EPA is required by law to reallocate gallons lost to waivers if the agency grants waivers prior to releasing volumes. If EPA waits until after RVOs are announced, it is not required to reallocate gallons to other obligated parties.
Sen. John Barrasso, R-Wyo., chairman of the Senate Committee on Environment and Public Works, commended EPA's proposal.
"I applaud Administrator Pruitt for rejecting efforts to undermine the ability of small refineries to obtain hardship relief under the Renewable Fuel Standard," he said in a statement. "EPA made the right decision to follow the law, which explicitly allows small refineries to apply for hardship relief 'at any time.' EPA also made the right decision not to transfer the burden of small refineries to other refineries."
Iowa Renewable Fuels Association Executive Director Monte Shaw said in a news release the ethanol volumes are meaningless.
"This is a status quo proposal for ethanol and the status quo is bad," he said. "The ethanol number isn't worth the paper it's written on so long as Scott Pruitt is granting small-refinery exemptions left and right -- even beyond what the Department of Energy recommends. With Pruitt in charge of the EPA, the ethanol number in reality is more like 13.5 billion gallons, which is well below what President Trump promised and what it takes to grow demand."
Renewable Fuels Association President and CEO Bob Dinneen said in a statement, "It would seem a hollow and cynical exercise to praise or thank EPA Administrator Pruitt for appearing to follow the statute with this proposed RVO."
Dinneen said a 15-billion-gallon corn ethanol volume usually would be a good market signal for corn and ethanol, but not this time.
"It comes with the backdrop of 1.6 billion gallons of demand destructed by illegal waivers to small refineries and no commitment that EPA is changing its approach to granting these exemptions," he said. "Thus, the proposal means nothing until EPA reallocates those lost gallons and sets forth a more transparent and rational process that assures small refinery waivers are not abused or granted unnecessarily."
The proposal does recommend increasing advanced biofuels by 590 million gallons for 2019. Of this, cellulosic ethanol received a 93 million-gallon boost with the rest allocated to any advanced biofuel.

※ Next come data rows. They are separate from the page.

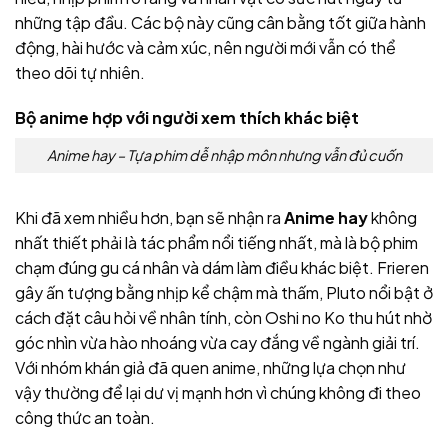
những tập đầu. Các bộ này cũng cân bằng tốt giữa hành
động, hài hước và cảm xúc, nên người mới vẫn có thể
theo dõi tự nhiên.
Bộ anime hợp với người xem thích khác biệt
Anime hay – Tựa phim dễ nhập môn nhưng vẫn đủ cuốn
Khi đã xem nhiều hơn, bạn sẽ nhận ra
Anime hay
không
nhất thiết phải là tác phẩm nổi tiếng nhất, mà là bộ phim
chạm đúng gu cá nhân và dám làm điều khác biệt. Frieren
gây ấn tượng bằng nhịp kể chậm mà thấm, Pluto nổi bật ở
cách đặt câu hỏi về nhân tính, còn Oshi no Ko thu hút nhờ
góc nhìn vừa hào nhoáng vừa cay đắng về ngành giải trí.
Với nhóm khán giả đã quen anime, những lựa chọn như
vậy thường để lại dư vị mạnh hơn vì chúng không đi theo
công thức an toàn.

Growth Energy CEO Emily Skor said, with the proposal, the EPA is "doubling down on another year of an estimated 1.5 billion gallons in demand destruction." She said that while the proposed volume increases in advanced and cellulosic biofuels are good for investors, "Those investments can't move ahead unless the EPA makes it clear that goals set by Congress will be enforced."
Kurt Kovarik, vice president of federal affairs at the National Biodiesel Board, said in a statement the group is encouraged to see the agency acknowledge biodiesel's ability to expand production.
"The fact remains, though, instability in the RFS program caused by the EPA has done significant damage that can only be rectified for biodiesel through consistent and predictable growth in volumes," he said.
American Coalition for Ethanol CEO Brian Jennings said the EPA continues to go against President Donald Trump's wishes on the RFS.
"Administrator Pruitt continues to disregard President Trump's campaign promise that 'the EPA should ensure that biofuel blend levels match the statutory level set by Congress under the RFS,'" Jennings said in a statement. "The 2019 proposed RVOs reinforce our decision to challenge certain small refinery exemptions in court and to petition EPA to account for lost volumes of renewable fuel resulting from the unprecedented number of retroactive small refinery exemptions granted by the agency."